◆ **WHAT IS EXPECTED**
Check every line of the data below for the word "Research" and say how many have it, without further comment.

Page-level text extractions
BEGIN
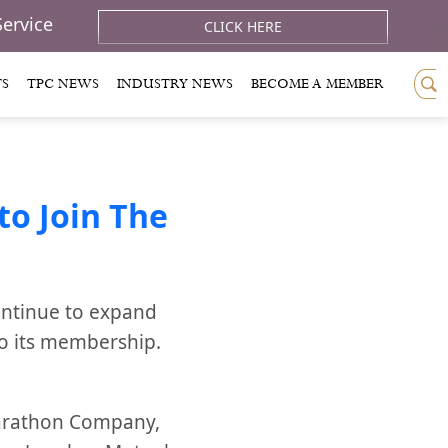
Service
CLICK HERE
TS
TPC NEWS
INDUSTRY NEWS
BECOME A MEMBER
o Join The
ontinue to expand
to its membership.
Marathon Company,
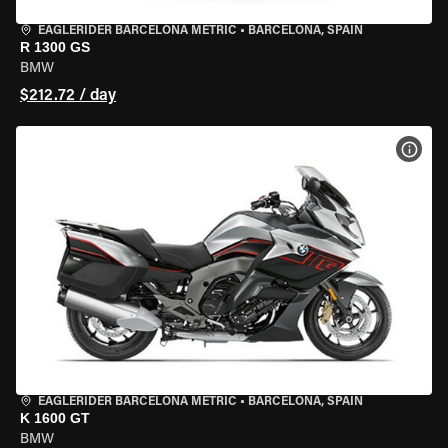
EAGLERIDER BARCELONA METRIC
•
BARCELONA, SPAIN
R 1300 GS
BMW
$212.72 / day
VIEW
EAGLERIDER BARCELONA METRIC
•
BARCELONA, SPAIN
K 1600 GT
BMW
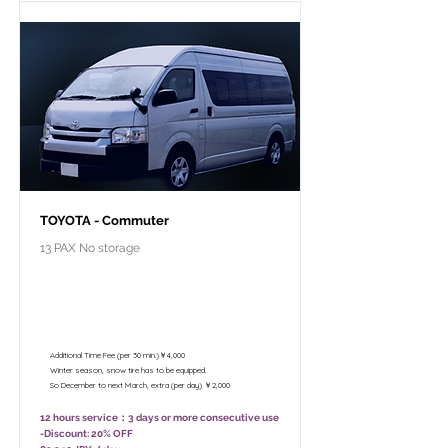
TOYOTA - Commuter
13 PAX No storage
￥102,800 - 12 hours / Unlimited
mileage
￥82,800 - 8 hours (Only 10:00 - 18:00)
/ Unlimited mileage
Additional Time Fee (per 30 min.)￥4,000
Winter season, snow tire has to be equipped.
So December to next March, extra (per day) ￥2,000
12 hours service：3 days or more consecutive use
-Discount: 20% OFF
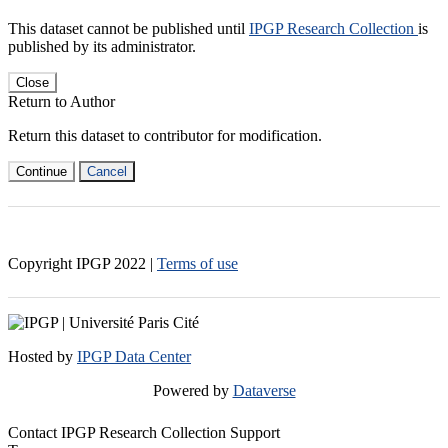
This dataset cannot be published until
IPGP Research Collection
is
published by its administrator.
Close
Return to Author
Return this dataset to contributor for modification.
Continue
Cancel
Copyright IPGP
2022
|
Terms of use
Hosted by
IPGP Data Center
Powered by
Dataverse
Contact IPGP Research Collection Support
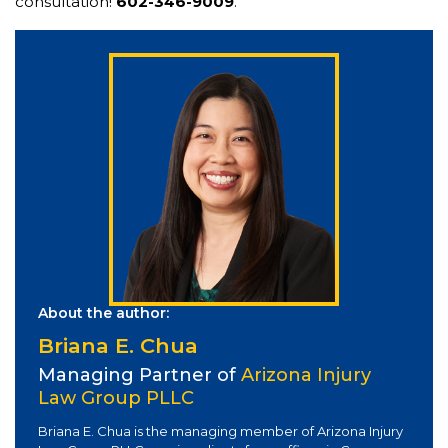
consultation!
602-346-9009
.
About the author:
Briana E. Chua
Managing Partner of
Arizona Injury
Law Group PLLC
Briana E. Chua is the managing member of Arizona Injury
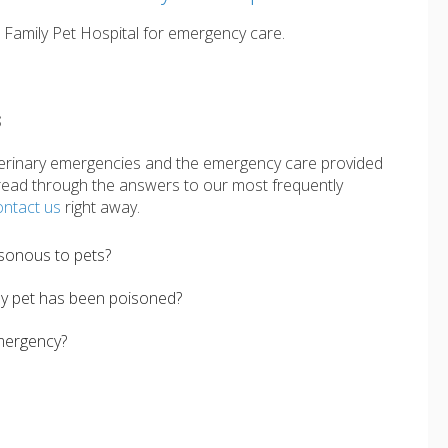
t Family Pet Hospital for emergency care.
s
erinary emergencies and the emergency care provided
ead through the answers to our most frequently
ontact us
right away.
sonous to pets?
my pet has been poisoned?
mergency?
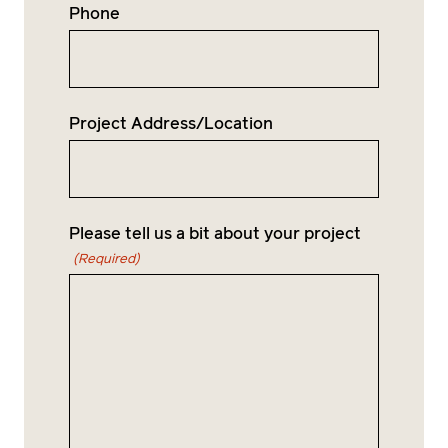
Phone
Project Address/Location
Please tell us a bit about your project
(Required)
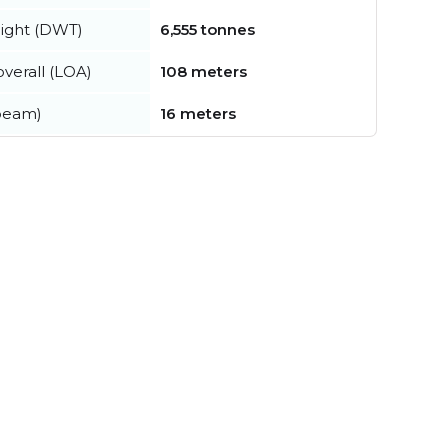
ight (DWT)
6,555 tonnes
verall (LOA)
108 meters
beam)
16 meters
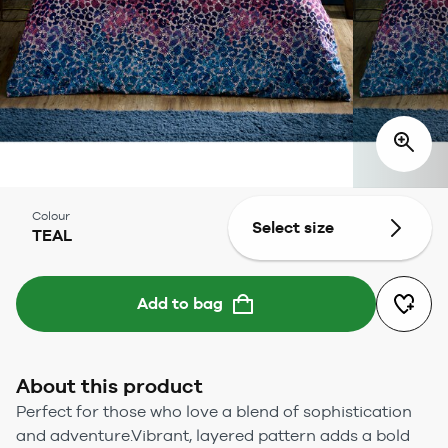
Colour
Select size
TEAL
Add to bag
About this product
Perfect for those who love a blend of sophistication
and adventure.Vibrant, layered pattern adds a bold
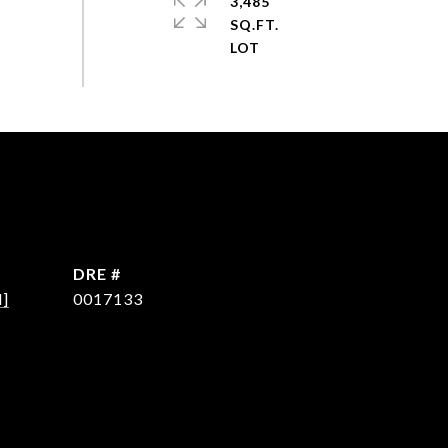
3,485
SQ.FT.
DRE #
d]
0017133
END
BEGIN
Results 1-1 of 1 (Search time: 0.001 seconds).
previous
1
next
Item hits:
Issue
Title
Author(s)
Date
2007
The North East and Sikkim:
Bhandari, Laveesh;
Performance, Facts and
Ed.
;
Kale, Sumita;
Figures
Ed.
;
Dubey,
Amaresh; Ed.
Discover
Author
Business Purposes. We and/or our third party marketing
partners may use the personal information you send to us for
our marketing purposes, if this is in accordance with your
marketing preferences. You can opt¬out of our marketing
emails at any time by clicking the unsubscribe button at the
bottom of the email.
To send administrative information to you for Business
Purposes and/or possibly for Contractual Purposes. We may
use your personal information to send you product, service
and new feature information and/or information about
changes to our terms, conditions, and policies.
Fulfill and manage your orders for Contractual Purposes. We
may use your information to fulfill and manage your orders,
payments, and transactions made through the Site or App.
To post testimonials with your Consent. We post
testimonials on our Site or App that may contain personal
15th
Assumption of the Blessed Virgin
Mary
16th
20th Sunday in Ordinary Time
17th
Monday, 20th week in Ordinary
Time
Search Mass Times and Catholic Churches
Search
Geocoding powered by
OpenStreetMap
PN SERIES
END
◆ **OUTPUT**
2